━━━ Records

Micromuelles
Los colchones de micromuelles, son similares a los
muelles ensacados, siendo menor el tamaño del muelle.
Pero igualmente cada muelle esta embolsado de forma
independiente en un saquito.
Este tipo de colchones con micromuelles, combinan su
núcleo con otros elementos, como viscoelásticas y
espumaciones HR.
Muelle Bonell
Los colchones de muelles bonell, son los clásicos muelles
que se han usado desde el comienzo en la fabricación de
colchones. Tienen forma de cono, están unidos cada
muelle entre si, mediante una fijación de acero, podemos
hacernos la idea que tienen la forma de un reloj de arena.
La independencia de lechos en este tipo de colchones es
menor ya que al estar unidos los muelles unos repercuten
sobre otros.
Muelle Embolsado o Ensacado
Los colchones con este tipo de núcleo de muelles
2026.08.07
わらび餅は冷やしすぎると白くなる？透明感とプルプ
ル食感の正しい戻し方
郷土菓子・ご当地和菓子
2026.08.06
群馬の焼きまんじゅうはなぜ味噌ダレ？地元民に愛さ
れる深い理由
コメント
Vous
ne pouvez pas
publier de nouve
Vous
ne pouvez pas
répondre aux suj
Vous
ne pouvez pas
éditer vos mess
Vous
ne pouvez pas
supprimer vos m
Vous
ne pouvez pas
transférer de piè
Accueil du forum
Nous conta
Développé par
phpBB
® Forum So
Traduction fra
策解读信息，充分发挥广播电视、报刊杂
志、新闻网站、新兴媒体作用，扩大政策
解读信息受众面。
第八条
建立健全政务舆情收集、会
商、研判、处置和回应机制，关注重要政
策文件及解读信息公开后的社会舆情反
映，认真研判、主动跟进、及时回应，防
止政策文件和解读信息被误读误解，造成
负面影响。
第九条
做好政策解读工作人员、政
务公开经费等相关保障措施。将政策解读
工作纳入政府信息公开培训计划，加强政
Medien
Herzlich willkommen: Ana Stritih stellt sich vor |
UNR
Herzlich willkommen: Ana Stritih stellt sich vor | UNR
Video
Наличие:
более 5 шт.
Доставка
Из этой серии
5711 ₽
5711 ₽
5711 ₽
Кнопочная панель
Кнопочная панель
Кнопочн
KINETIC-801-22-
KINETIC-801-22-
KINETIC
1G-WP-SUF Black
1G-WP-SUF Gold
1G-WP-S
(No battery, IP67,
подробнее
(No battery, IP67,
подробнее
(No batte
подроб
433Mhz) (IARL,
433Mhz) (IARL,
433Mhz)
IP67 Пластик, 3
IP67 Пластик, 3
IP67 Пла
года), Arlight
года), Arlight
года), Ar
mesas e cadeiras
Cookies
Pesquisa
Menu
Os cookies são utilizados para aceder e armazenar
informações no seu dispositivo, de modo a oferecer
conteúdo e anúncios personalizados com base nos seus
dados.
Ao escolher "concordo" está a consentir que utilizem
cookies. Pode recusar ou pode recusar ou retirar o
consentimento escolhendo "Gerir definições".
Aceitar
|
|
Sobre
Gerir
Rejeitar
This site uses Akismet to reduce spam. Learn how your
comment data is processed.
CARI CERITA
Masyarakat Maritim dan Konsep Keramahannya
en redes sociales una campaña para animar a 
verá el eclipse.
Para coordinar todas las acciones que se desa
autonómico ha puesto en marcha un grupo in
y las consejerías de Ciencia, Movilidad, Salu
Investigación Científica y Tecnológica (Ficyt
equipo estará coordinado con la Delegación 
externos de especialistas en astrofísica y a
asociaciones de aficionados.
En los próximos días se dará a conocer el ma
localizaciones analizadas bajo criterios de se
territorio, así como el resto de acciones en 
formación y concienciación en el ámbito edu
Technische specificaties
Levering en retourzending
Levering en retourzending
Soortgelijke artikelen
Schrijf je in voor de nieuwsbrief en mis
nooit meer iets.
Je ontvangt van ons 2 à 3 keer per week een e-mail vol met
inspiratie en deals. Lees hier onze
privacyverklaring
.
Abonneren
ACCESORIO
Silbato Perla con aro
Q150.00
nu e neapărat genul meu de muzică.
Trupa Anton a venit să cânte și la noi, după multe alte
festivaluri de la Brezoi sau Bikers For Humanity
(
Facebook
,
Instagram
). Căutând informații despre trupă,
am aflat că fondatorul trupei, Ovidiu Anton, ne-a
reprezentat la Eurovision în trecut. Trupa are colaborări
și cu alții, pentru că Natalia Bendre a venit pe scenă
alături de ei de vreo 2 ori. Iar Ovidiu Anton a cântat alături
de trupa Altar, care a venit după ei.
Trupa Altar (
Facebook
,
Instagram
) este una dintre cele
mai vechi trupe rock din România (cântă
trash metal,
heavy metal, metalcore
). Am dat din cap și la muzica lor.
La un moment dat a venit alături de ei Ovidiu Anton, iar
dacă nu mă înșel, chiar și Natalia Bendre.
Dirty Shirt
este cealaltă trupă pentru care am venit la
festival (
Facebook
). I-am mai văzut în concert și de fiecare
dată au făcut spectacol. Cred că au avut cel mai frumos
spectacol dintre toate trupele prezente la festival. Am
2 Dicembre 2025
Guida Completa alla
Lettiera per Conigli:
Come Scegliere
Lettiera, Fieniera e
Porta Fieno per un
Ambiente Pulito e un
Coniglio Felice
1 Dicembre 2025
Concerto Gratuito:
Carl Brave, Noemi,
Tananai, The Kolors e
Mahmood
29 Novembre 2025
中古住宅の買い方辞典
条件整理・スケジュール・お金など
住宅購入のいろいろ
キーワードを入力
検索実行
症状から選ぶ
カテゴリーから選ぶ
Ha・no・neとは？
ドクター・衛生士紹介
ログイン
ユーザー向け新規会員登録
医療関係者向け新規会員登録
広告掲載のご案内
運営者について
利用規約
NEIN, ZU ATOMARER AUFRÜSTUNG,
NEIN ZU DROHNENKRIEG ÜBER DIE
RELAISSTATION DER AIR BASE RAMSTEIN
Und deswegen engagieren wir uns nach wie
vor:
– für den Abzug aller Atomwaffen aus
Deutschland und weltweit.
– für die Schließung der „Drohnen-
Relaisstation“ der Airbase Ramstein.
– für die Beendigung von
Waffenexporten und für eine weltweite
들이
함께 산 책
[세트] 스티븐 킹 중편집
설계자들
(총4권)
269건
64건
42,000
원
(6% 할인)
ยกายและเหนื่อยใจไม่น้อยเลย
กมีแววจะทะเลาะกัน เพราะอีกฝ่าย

━━━━━━

Your assignment:
Give the number of lines in the data that include the string "menor", please, and nothing else.

Exercise response:
2